══ Data for review ══
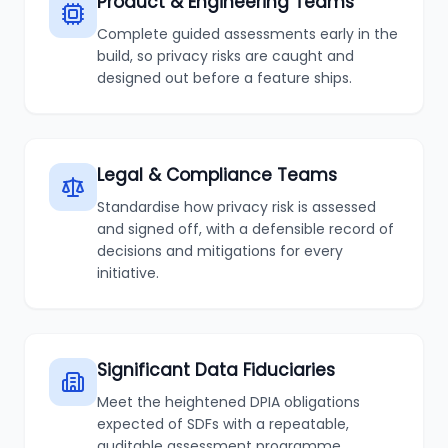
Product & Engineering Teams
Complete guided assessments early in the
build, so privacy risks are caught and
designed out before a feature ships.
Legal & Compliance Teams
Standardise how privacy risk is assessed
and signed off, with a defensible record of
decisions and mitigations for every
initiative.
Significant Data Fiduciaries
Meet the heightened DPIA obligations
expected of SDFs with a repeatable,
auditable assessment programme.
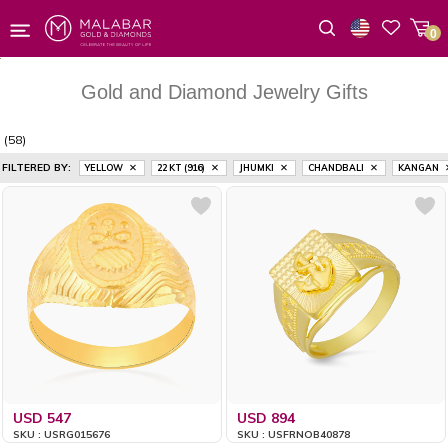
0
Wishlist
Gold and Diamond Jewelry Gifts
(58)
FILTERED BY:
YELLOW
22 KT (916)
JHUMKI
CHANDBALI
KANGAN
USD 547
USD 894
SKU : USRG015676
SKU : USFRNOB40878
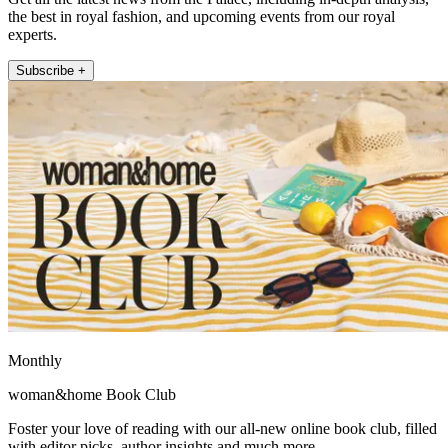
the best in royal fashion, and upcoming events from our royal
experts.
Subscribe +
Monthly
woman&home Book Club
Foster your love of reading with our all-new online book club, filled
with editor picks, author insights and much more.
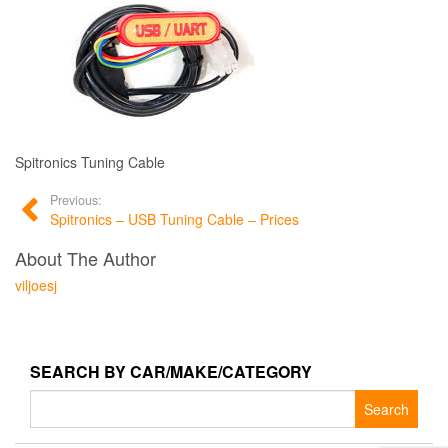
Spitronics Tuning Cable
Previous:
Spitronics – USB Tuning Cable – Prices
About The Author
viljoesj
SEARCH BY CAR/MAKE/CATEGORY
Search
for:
═══
══ Data for review ══
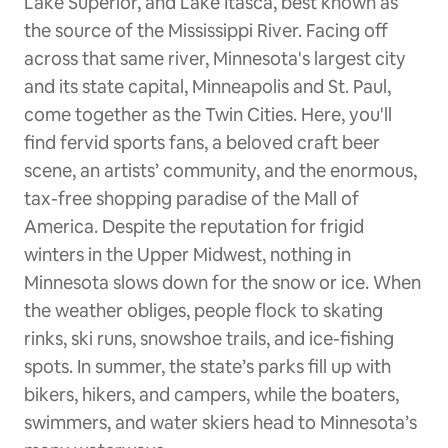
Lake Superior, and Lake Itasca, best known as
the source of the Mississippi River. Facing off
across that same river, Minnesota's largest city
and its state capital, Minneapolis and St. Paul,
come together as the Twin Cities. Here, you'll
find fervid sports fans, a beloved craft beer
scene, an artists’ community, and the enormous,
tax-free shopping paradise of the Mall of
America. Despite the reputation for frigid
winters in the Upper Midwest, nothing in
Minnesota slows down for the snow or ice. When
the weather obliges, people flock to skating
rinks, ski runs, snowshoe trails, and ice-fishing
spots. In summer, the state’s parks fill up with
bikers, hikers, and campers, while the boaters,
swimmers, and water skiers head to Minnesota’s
═══
What is required: Look above for the line containing "Minnesota slows down". Output from there through the line containing "swimmers, and water", exactly and inclusively.

Solution to this exercise:
Minnesota slows down for the snow or ice. When
the weather obliges, people flock to skating
rinks, ski runs, snowshoe trails, and ice-fishing
spots. In summer, the state’s parks fill up with
bikers, hikers, and campers, while the boaters,
swimmers, and water skiers head to Minnesota’s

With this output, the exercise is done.